# Hands-On AI Part 14: Image Data Preprocessing and Augmentation

Published: 10/13/2017

Last Updated: 10/13/2017

A Tutorial Series for Software Developers, Data Scientists, and Data Center Managers

Preprocessing is the general term for all the transformation done to the data before feeding them into the model, including centering, normalization, shift, rotation, shear, and so on. Generally, there are two occasions when one might want to do preprocessing:

- Cleaning up the data. Let’s assume that you have some artifacts in the images. To make the learning process easier for the model, we can remove the artifacts using preprocessing.
- Augmenting the data. Sometimes small datasets are not enough for the deep model to learn sufficiently well. The data augmentation approach is useful in solving this problem. It is the process of transforming each data sample in numerous possible ways and adding all of the augmented samples to the dataset. By doing this one can increase the effective size of the dataset. Transformations to apply are usually chosen randomly from the predefined set.
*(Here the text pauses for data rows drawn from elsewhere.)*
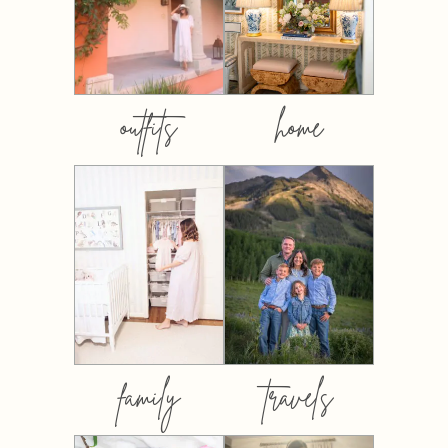
outfits
home
family
travels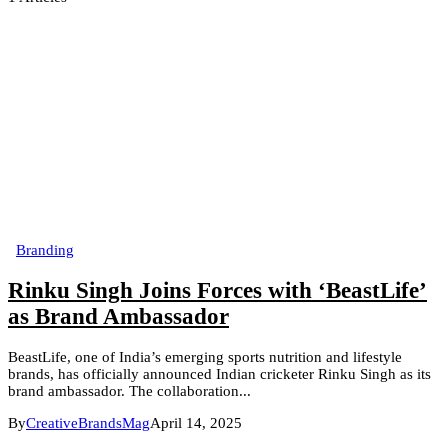
Branding
Rinku Singh Joins Forces with ‘BeastLife’
as Brand Ambassador
BeastLife, one of India’s emerging sports nutrition and lifestyle
brands, has officially announced Indian cricketer Rinku Singh as its
brand ambassador. The collaboration...
By
CreativeBrandsMag
April 14, 2025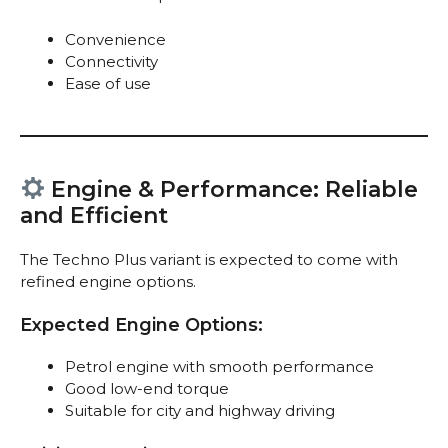
Convenience
Connectivity
Ease of use
Engine & Performance: Reliable
and Efficient
The Techno Plus variant is expected to come with
refined engine options.
Expected Engine Options:
Petrol engine with smooth performance
Good low-end torque
Suitable for city and highway driving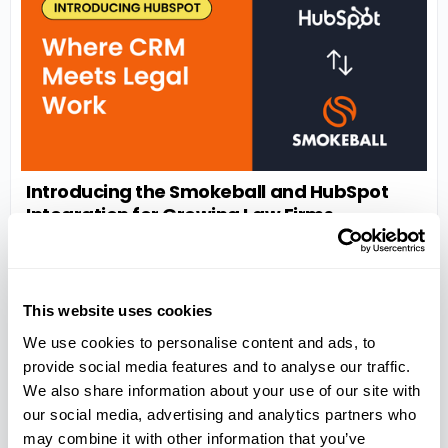
Introducing the Smokeball and HubSpot
Integration for Growing Law Firms
Streamline intake, preserve client context, and reduce
admin by connecting HubSpot to your practice
management software
READ MORE >
This website uses cookies
We use cookies to personalise content and ads, to
provide social media features and to analyse our traffic.
We also share information about your use of our site with
our social media, advertising and analytics partners who
may combine it with other information that you’ve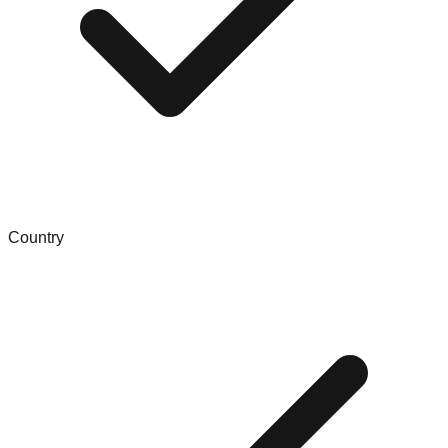
Country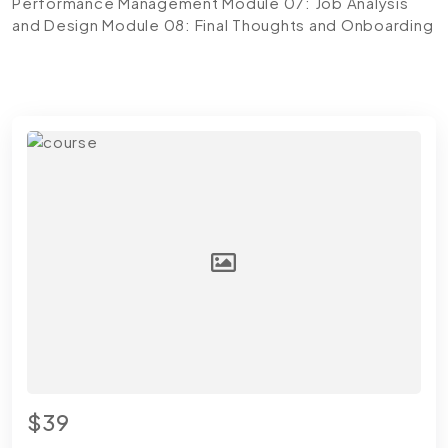
Performance Management
Module 07: Job Analysis
and Design
Module 08: Final Thoughts and Onboarding
$39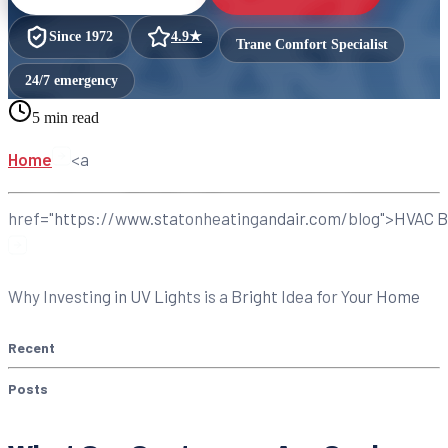
Since
1972
4.9
★
Trane Comfort Specialist
24/7 emergency
5 min read
Home
<a
href="https://www.statonheatingandair.com/blog">HVAC B
Why Investing in UV Lights is a Bright Idea for Your Home
Recent
Posts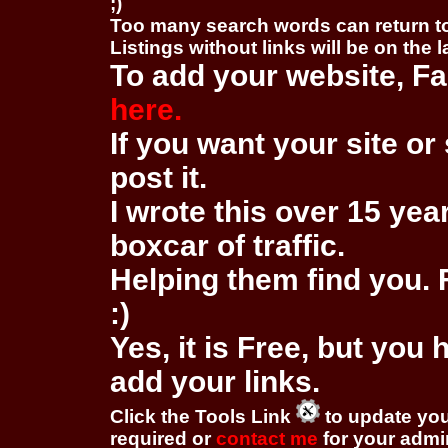
;)
Too many search words can return 
Listings without links will be on the 
To add your website, Fa
here.
If you want your site or 
post it.
I wrote this over 15 year
boxcar of traffic.
Helping them find you. F
:)
Yes, it is Free, but you
add your links.
Click the Tools Link
to update you
required or
contact me
for your adm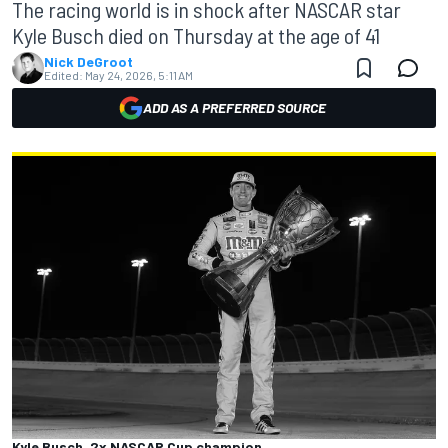
The racing world is in shock after NASCAR star
Kyle Busch died on Thursday at the age of 41
Nick DeGroot
Edited:
May 24, 2026, 5:11 AM
ADD AS A PREFERRED SOURCE
Kyle Busch, 2x NASCAR Cup champion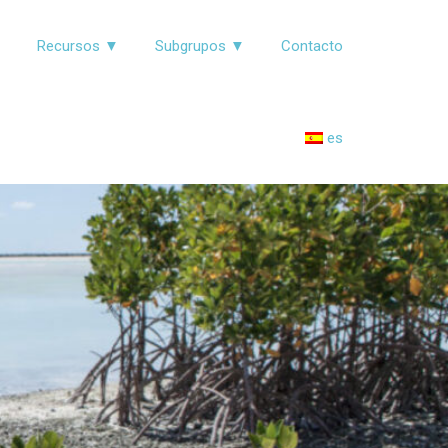
▼
Recursos ▼
Subgrupos ▼
Contacto
es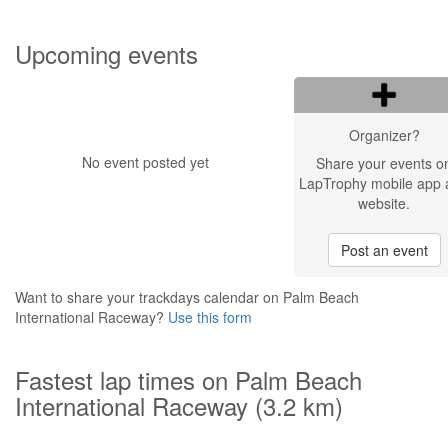
Upcoming events
Organizer?
No event posted yet
Share your events o
LapTrophy mobile app 
website.
Post an event
Want to share your trackdays calendar on Palm Beach
International Raceway?
Use this form
Fastest lap times on Palm Beach
International Raceway (3.2 km)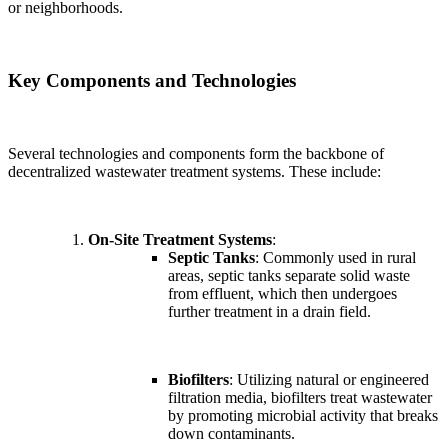
or neighborhoods.
Key Components and Technologies
Several technologies and components form the backbone of
decentralized wastewater treatment systems. These include:
On-Site Treatment Systems
:
Septic Tanks
: Commonly used in rural
areas, septic tanks separate solid waste
from effluent, which then undergoes
further treatment in a drain field.
Biofilters
: Utilizing natural or engineered
filtration media, biofilters treat wastewater
by promoting microbial activity that breaks
down contaminants.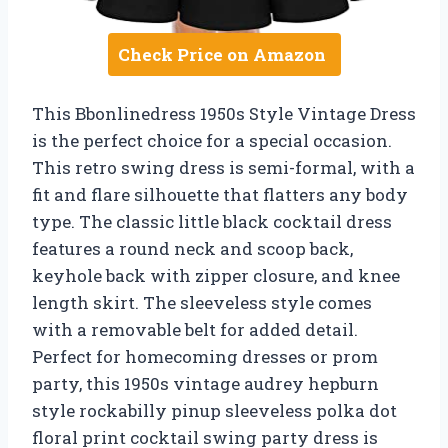
Check Price on Amazon
This Bbonlinedress 1950s Style Vintage Dress
is the perfect choice for a special occasion.
This retro swing dress is semi-formal, with a
fit and flare silhouette that flatters any body
type. The classic little black cocktail dress
features a round neck and scoop back,
keyhole back with zipper closure, and knee
length skirt. The sleeveless style comes
with a removable belt for added detail.
Perfect for homecoming dresses or prom
party, this 1950s vintage audrey hepburn
style rockabilly pinup sleeveless polka dot
floral print cocktail swing party dress is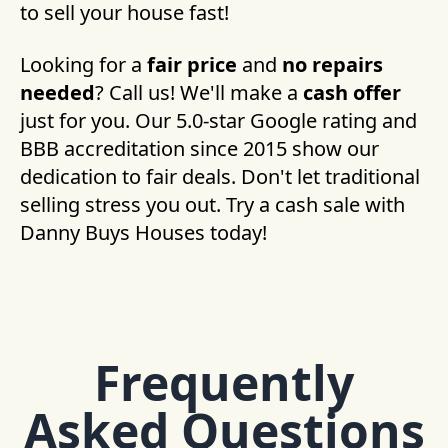
to sell your house fast!
Looking for a
fair price
and
no repairs
needed
? Call us! We'll make a
cash offer
just for you. Our 5.0-star Google rating and
BBB accreditation since 2015 show our
dedication to fair deals. Don't let traditional
selling stress you out. Try a cash sale with
Danny Buys Houses today!
Frequently
Asked Questions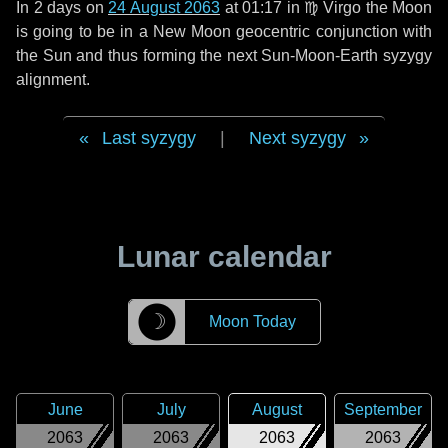
In
2 days
on
24 August 2063
at 01:17 in
♍ Virgo
the Moon
is going to be in a New Moon geocentric conjunction with
the Sun and thus forming the next Sun-Moon-Earth syzygy
alignment.
Last syzygy
|
Next syzygy
Lunar calendar
☽
Moon Today
June
July
August
September
2063
2063
2063
2063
Let’s take a look at some of the possible preprocessing transformations and see how they can be implemented via Keras*. All the materials including corresponding code, notebook, and Dockerfile* are located on Google Drive*.

## Data

In this and following articles we will use the image sentiment analysis dataset. It contains about 1,500 examples of images divided into two classes—positive and negative. Let’s take a look at some examples.

Figure 1. Negative examples.

Figure 2. Positive examples.

## Cleaning Transformations

Now, let’s take a look at the set of possible transformations that are usually applied for cleaning up the data, their implementation, and influence on images.

All the code snippets can be found in the Preprocessing.ipynb notebook.

### Rescaling

The images are usually stored in an RGB (Red Green Blue) format. In this format the image is represented as a three-dimensional (or three-channel) array.

Figure 3: RGB decomposition of the image. The diagram is taken from Wikiwand*.

One dimension is for channels (red, green, and blue colors) and two other dimensions are spatial dimension. Thus, every pixel is encoded through three numbers. Each number is usually stored as an 8-bit unsigned integer type (0 to 255).

**Rescaling** is an operation that moves your data from one numerical range to another by simple division using a predefined constant. In deep neural networks you might want to restrict your input to the range from 0 to 1, due to possible overflow, optimization, stability issues, and so on.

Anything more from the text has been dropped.